Un manufatto a semplice uso commerciale scambiato, secondo il Comune di Pescara, per edificio dal grande valore storico culturale. C’è qualcosa che non torna nella diatriba tra palazzo di città e Ministero della Cultura che su quella struttura ha posto un vincolo culturale.
“particolarmente significativa in quanto ben rappresenta lo spirito imprendiytoriale della città di Pescara e lo spirito di rinascita dell’Italia post-bellica. Un tassello della storia di quel periodo che ancora oggi prosegue e per l’indubbia qualità intrinseca in termini testimoniali, l’edificio è sicuramente meritevole di tutela”
A leggere le testuali parole contenute nel dispositivo di vincolo del Ministero, l’avvocato incaricato dal Comune di Pescara, Pierluigi Vasile che ha curato il ricorso presentato al Tar, udienza il prossimo 6 giugno e sentenza prevista nel giro di un mese.

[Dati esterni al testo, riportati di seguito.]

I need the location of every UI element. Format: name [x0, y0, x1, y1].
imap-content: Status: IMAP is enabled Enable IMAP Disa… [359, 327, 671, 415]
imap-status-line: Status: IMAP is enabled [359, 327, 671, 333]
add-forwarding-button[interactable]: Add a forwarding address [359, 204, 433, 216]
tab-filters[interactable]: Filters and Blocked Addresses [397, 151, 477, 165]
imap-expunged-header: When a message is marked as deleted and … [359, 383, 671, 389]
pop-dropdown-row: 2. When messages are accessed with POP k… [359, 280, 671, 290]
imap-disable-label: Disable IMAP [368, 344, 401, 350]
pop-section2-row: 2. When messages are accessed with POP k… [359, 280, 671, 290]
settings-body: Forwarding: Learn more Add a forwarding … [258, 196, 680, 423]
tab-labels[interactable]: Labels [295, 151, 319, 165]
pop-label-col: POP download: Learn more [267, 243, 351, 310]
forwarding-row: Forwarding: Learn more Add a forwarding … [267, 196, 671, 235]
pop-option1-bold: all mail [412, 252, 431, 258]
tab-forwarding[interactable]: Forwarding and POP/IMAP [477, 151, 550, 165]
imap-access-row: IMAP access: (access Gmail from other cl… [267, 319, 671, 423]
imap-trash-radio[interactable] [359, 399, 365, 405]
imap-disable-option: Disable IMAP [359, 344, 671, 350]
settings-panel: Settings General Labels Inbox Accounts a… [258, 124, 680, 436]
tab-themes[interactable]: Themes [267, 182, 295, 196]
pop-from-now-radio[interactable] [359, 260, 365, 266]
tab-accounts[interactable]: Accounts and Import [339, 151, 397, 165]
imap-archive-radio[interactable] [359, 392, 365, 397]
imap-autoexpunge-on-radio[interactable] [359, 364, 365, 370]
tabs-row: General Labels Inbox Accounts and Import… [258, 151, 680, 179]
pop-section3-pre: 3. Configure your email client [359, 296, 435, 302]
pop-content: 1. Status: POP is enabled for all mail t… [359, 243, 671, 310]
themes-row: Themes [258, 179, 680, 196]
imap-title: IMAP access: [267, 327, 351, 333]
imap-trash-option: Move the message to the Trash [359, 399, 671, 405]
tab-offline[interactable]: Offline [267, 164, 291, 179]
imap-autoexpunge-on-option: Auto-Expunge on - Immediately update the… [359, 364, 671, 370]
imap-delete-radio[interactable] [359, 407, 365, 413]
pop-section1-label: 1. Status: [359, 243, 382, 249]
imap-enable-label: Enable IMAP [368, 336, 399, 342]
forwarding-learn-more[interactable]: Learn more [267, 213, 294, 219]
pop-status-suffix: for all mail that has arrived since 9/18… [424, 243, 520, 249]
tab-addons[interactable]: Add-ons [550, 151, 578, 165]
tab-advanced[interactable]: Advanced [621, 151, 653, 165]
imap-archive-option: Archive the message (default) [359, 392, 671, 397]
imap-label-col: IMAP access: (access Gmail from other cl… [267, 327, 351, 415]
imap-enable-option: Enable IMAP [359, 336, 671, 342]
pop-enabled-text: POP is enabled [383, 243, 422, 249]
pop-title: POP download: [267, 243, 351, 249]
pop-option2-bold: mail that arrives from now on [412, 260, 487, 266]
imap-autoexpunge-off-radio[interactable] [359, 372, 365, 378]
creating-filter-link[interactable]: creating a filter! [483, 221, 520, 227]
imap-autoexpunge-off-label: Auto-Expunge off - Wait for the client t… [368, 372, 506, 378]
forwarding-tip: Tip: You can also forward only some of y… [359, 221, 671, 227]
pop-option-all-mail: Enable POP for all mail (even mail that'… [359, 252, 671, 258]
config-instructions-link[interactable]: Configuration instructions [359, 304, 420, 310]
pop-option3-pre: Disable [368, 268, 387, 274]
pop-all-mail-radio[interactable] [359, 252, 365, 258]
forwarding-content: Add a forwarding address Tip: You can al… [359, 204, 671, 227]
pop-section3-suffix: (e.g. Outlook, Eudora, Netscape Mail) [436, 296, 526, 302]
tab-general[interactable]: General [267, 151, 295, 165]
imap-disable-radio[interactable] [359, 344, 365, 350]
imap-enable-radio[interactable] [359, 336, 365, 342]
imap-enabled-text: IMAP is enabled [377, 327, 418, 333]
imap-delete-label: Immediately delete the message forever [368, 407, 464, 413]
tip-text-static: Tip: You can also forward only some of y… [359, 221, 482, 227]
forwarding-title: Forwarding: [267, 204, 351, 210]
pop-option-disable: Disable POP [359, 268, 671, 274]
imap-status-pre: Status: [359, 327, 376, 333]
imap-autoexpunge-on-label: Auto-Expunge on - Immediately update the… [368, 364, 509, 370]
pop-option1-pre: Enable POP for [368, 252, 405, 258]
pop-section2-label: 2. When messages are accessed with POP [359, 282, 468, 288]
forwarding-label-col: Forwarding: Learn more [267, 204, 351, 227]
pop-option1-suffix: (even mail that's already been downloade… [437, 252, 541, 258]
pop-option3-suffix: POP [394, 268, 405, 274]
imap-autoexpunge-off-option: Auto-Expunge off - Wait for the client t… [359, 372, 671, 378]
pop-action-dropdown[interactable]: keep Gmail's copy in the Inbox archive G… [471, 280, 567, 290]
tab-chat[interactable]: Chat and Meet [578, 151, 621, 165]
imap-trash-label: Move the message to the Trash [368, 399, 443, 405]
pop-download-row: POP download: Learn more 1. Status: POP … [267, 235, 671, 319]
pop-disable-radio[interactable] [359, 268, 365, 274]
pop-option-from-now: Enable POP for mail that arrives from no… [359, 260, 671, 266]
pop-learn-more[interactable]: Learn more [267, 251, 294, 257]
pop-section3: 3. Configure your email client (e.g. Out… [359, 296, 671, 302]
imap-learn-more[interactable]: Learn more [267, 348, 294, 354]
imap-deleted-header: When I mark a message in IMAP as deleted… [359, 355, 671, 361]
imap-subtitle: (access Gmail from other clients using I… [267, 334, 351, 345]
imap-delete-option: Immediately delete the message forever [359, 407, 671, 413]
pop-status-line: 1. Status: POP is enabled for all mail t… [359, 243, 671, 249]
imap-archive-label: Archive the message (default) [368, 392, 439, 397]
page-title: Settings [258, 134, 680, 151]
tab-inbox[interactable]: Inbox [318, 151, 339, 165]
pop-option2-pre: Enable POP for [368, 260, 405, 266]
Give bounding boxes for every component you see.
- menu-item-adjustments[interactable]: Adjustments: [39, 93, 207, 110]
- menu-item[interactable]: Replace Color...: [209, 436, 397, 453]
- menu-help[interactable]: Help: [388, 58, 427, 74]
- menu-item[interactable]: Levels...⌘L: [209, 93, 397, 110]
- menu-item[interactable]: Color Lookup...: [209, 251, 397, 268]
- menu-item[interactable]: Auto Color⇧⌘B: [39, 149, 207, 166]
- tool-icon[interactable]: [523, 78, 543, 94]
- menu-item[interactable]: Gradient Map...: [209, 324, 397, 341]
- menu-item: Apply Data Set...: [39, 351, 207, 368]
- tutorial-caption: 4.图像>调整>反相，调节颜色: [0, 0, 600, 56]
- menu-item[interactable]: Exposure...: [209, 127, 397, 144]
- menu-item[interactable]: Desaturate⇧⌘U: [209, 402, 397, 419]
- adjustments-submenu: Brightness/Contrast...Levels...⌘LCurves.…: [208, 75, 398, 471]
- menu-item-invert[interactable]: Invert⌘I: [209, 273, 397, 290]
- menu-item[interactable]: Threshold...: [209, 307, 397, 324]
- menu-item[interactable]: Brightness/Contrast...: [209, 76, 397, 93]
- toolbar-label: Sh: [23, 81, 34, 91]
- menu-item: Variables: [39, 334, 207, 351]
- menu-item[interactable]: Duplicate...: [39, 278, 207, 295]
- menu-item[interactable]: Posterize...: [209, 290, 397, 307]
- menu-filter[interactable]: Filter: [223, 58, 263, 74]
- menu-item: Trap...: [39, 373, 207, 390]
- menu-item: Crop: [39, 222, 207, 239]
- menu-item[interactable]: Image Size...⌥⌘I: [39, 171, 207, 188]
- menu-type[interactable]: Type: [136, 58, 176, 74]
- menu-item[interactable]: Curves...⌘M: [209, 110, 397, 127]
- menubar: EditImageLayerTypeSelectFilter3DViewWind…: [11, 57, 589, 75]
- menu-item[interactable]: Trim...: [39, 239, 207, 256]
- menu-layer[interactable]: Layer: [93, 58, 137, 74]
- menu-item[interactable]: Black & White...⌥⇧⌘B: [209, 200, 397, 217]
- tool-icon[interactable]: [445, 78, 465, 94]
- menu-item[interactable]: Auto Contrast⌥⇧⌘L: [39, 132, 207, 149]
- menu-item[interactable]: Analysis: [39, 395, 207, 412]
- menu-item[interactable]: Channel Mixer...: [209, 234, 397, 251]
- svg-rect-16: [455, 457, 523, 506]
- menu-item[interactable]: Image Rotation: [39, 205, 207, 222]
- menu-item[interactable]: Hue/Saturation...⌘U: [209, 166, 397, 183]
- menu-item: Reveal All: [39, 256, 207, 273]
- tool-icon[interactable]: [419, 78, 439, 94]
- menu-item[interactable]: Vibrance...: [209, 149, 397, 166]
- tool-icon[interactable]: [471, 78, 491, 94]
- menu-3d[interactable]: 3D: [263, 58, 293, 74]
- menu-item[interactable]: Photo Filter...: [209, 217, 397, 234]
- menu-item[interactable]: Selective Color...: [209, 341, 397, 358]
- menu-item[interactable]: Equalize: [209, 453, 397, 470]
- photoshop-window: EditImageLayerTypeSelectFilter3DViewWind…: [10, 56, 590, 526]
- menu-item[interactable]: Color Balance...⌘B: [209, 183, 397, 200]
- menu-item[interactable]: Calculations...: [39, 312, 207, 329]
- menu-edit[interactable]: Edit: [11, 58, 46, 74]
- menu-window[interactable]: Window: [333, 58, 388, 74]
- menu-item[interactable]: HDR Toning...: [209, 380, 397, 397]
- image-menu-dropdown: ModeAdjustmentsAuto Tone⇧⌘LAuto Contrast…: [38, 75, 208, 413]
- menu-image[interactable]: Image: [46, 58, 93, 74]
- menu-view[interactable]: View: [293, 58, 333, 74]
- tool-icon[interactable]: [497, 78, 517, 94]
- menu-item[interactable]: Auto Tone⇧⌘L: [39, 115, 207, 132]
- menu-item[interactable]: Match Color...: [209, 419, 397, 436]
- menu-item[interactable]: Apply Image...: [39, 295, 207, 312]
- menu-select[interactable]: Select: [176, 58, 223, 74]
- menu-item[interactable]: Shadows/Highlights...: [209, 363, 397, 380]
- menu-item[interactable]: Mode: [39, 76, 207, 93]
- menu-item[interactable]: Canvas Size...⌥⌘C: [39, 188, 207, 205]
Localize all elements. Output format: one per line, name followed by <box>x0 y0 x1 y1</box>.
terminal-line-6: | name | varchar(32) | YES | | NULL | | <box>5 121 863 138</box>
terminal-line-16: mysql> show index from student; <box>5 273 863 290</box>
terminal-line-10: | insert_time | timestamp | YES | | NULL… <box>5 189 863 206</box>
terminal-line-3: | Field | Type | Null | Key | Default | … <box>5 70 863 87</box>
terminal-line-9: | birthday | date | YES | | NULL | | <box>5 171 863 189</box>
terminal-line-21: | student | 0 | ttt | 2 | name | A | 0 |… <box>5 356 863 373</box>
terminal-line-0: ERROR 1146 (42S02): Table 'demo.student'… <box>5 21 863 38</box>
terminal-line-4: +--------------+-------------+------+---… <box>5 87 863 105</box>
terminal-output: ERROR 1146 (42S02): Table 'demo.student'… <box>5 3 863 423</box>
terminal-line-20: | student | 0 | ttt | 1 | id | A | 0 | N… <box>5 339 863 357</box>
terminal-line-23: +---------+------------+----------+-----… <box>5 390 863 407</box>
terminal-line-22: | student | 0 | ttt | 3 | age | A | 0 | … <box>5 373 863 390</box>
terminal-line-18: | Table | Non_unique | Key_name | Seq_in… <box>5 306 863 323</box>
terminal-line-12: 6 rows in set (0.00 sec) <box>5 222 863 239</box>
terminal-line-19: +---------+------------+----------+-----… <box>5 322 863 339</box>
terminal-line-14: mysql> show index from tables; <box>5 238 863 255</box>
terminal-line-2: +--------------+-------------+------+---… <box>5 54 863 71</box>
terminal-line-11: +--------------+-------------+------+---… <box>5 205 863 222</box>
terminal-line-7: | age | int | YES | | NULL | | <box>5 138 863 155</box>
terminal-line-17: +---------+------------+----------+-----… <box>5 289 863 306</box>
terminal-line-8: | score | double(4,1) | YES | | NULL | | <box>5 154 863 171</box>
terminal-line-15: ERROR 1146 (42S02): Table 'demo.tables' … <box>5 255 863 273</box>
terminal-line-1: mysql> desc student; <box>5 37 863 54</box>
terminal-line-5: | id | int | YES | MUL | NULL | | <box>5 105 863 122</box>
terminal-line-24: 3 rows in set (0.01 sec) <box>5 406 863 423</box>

Quel manufatto, ottenuto in concessione fine anni ’80 dalle Ferrovie, va abbattuto per dare seguito al progetto di riqualificazione dell’Area di Risulta, ma il vincolo del Ministero, tra l’altro giunto pochi giorni dopo la sentenza in favore del Comune, riguardo un vecchio contenzioso con la famiglia Carinci che lì ha svolto attività commerciale senza mai pagare il dovuto canone all’Amministrazione Comunale, rallenta l’iter per l’inizio dei lavori:
“Avrebbe avuto, paradossalmente, più diritto al vincolo l’altro manufatto, quello all’angolo tra Piazza della Repubblica e Corso Vittorio Emanuele, ma facciamo davvero fatica a capire come possaessere di interesse culturale, una sorta di cubo di cemento certamente non costruito nell’immediato dopo guerra. Al di là del contenzioso tra la famiglia Carinci e il Comune, sul quale i giudici si sono già espressi a favore del Comune in ben due gradi di giudizio, tant’è che l’attività lì è cessata, abbiamo ritenuto rivolgerci ai giudici amministrativi per fare chiarezza su un provvedimento, quello del Ministero, assolutamente, dal nostro punto di vista, ingiustificato.”